The Holy Ghost was one of the best gifts I could ever receive.

Then I did something that I didn’t think I was gonna do. I kissed him.

And then:

I haven’t been breathing.

With each new entry, it was evident that I was beginning to fall into a tug of war with love, God, and my increasing signs of anxiety and depression. The language was strange to the secular reader, obsessive, almost a prayer or song, as I begged God to cure my instability. And at the time, God was the only option. Within my religious community, seeking the help of mental health professionals was not only stigmatized but also not an option. We were taught they wouldn’t understand our spiritual way of life and would only cause us to stray away from God. Now I’ve come to understand this was an attempt to silence us for fear of underlying scandals coming to the surface.

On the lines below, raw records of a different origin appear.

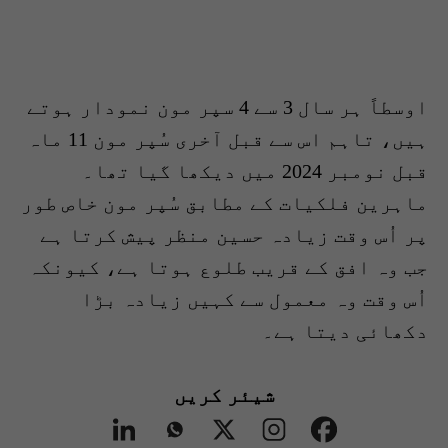
اوسطاً ہر سال 3 سے 4 سپر مون نمودار ہوتے
ہیں، تاہم اس سے قبل آخری سُپر مون 11 ماہ
قبل نومبر 2024 میں دیکھا گیا تھا۔
ماہرین فلکیات کے مطابق سُپر مون خاص طور
پر اُس وقت زیادہ حسین منظر پیش کرتا ہے
جب وہ افق کے قریب طلوع ہوتا ہے، کیونکہ
اُس وقت وہ معمول سے کہیں زیادہ بڑا
دکھائی دیتا ہے۔
شیئر کریں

When I first began crafting the poem, I had to separate myself from the girl I was in these diaries—virginal, naïve, damaged. Not without significant struggle, I appropriated her language, cut and pasted phrases together to retell her story in a different form. Soon I became immersed in creating unusual juxtapositions, challenging expectations, allowing myself to discover the malleability and awe of words.

As for structure, the ghazal has always fascinated me—the chant-like quality, the refrain at the end of each couplet, the proclamation of one’s name in the last line. With Arabic and Persian roots, the ghazal traditionally invokes loss, erotic longing, mysticism, and the metaphysical. It was the ideal shape in which to explore the obsessions of my 16-year-old self within the safety of poetic constraints:

Then I did something
I didn’t think I could do. Dear God,

I thought about suicide, then my algebra homework,
then maybe something else godly

With each couplet ending in a variation of the word god, the poem became a way to reclaim and subvert the expectations of godliness, womanhood, and mental illness:

I got my period and I feel less godlike,

an unclean romance in my body, how I cupped
my hands to catch whatever came, little bit of God’s

blood escaping my vagina, or how
the idea of cutting a wrist might lead to more goddess.

Although this poem is not the first I’ve written about my religious experiences, it ecompasses the spirit of rebellion and subversion that once seemed altogether blasphemous. I can’t help but think of poets like Sharon Olds, who was raised Calvinist and is an exemplification of learning how to grapple with the repercussions of religion through poetry. Her poem “Satan Says” lives in my brain like a compulsion: “Say shit, say death, say fuck the father, / Satan says, down my ear.” Both pleasure and danger are at play, a leaning into the peril.

And I leaned as well, in my poem, at 16, teetering on the profane, the suicidal ideation transformed into a carnal ascension:

…there’s a mouth in my underwear wadded with tissue.
It sings beautiful things when it’s touched. It sings oh god.

And oh god, sometimes I dare wonder what would have become of me, had I not found words. And all I can say is, what a redemption, these diaries. What a grace.

***

Diannely Antigua

Diannely Antigua is a Dominican American poet and educator, born and raised in Massachusetts. She received her BA in English from the University of Massachusetts Lowell where she won the Jack Kerouac Creative Writing Scholarship, and received her MFA in poetry from NYU, where she was awarded a Global Research Initiative Fellowship to Florence, Italy. She is the recipient of additional fellowships from CantoMundo, Community of Writers, and the Fine Arts Work Center Summer Program. Her work has been nominated for both the Pushcart Prize and Best of the Net. Her book 'Ugly Music' was chosen for the YesYes Books 2017 Pamet River Prize. Her poems can be found in Washington Square Review, Bennington Review, The Adroit Journal, Cosmonauts Avenue, Sixth Finch, and elsewhere. Her heart is in Brooklyn.